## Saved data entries

***

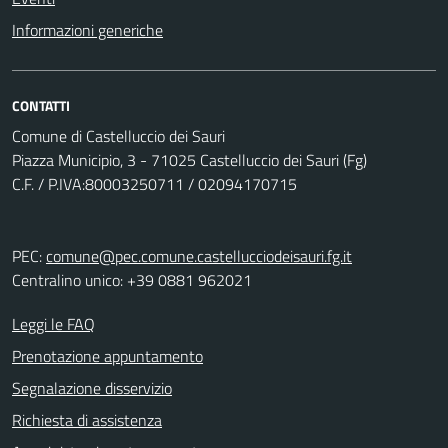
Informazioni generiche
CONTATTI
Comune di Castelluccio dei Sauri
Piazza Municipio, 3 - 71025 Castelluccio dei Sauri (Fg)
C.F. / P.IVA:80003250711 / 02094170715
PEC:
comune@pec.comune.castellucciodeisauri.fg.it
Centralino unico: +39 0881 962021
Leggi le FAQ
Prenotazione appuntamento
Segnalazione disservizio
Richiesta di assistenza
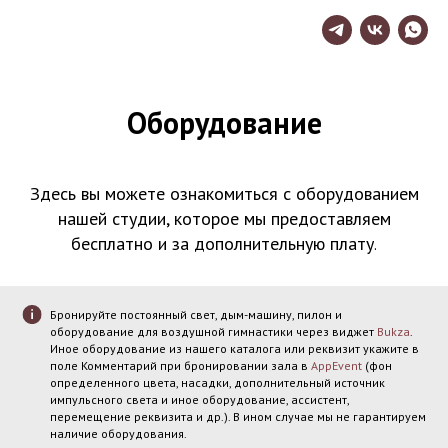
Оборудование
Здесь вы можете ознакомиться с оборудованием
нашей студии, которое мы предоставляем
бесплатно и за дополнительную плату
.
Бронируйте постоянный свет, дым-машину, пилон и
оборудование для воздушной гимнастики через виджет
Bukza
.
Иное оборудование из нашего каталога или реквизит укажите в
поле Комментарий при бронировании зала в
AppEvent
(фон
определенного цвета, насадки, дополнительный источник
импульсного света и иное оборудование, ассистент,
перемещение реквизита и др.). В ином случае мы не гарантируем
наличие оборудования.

***

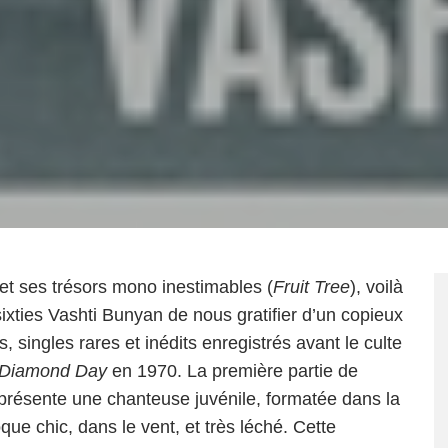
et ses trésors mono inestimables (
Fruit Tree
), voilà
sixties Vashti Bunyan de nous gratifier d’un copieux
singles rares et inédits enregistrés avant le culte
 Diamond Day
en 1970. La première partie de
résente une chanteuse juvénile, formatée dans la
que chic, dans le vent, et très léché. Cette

***

## What you should do
Return each line of the data above that includes the word "dans".

## Response to the exercise
résente une chanteuse juvénile, formatée dans la
que chic, dans le vent, et très léché. Cette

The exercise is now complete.